Words John Gray
There has been much talk about rising sea levels impacting coastal areas. In one part of the world this is a stark and terrifying reality. In the Solomon Islands there are places where entire houses have been washed away in water, and their inhabitants have been forced to relocate to other islands. In fact, five small islands there have disappeared entirely in the last two decades. The average rise in sea levels in this region has been recorded at 10 millimeters, as compared with the global average rise of three millimeters.
The Solomon Islands, an archipelago of 992 tropical islands and atolls, are under threat. The sea level rise and king tides have affected various parts of the country, destroying food gardens, homes, and water sources for the inhabitants. Already five islands have vanished completely. The missing islands – Kakatina, Kale, Rapita, Rehana, and Zollies – no larger than 50,000 square meters – were not inhabited, but were occasionally used by fishermen. Scientists were able to discover this by using time series aerial and satellite imagery between 1947 and 2014 on thirty-three of those islands as part of an extensive study led by Dr. Simon Albert, a senior research fellow at the University of Queensland.
The threat of erosion
However, there are an additional six other islands where significant areas of land have been washed into the sea and that are facing severe erosion. Out of these, two islands have had their entire villages wiped out, forcing the locals to relocate to neighboring islands.

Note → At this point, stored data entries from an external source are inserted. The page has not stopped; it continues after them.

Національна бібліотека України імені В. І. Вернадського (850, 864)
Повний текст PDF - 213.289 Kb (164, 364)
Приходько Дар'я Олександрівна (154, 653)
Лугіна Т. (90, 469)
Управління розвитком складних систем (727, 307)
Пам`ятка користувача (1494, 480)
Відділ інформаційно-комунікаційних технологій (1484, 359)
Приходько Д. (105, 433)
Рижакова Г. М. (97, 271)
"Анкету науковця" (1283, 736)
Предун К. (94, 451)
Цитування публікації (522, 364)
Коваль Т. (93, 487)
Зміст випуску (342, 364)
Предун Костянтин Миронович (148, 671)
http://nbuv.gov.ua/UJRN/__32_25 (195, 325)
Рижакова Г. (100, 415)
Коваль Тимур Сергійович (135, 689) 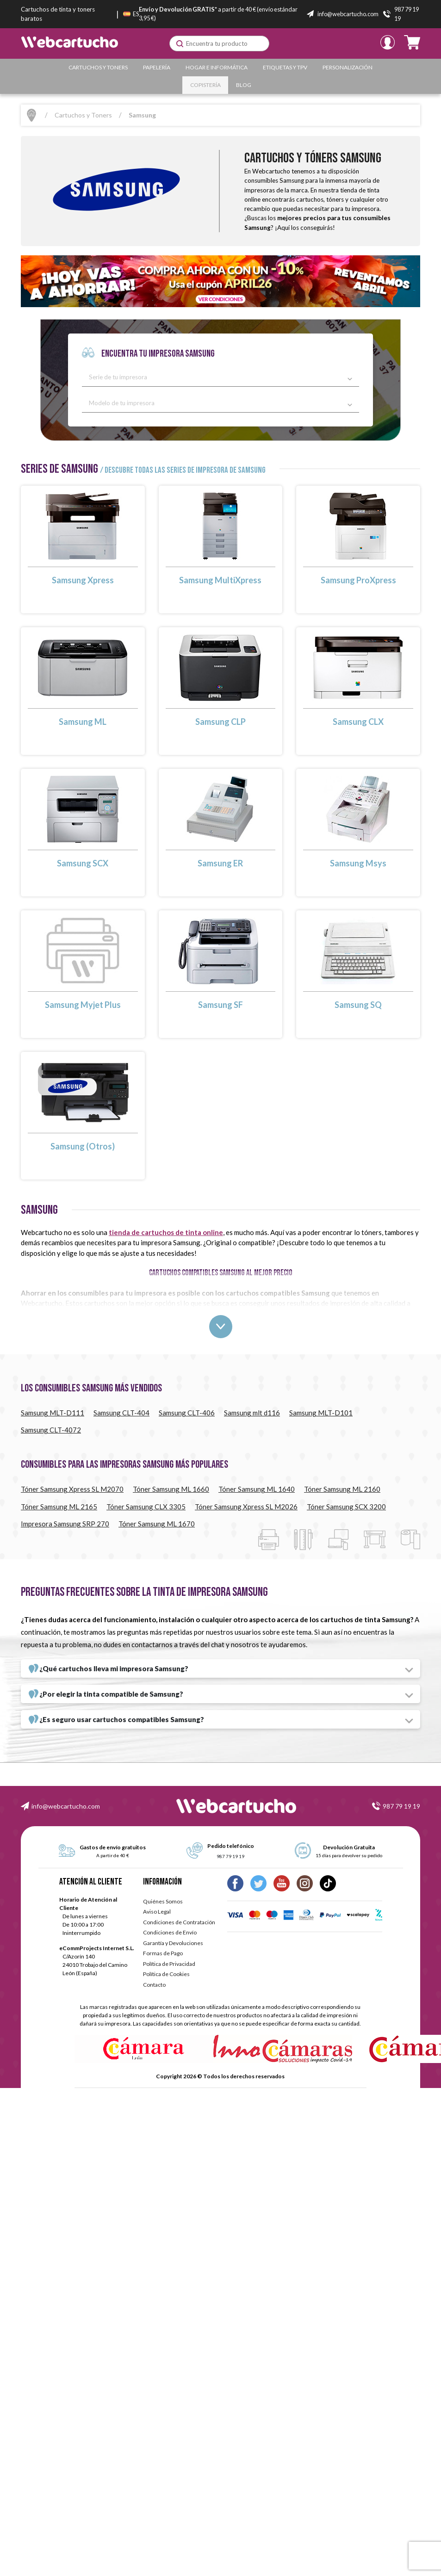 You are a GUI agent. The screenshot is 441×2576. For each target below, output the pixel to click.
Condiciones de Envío (170, 1932)
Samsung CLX (358, 722)
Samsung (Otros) (82, 1146)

One was Nuatambu Island, home to 25 families, which has lost 11 houses and half of its population since 2011. The inhabitants moved to a neighboring higher volcanic island. Navaro Island has seen people move out for the same reasons. In addition to these village relocations, Taro, the capital of Choiseul Province, is set to become the first provincial capital in the world to relocate residents because of the threat of sea-level rise.
Albert warned that while global sea levels were rising by an average of three millimeters per year, that figure could increase to seven millimeters by the end of this century with rising temperatures causing ice sheets to melt. This will lead to thermal expansion of the oceans. Albert even warned that the rest of the world could face the same fate as these islands by 2100.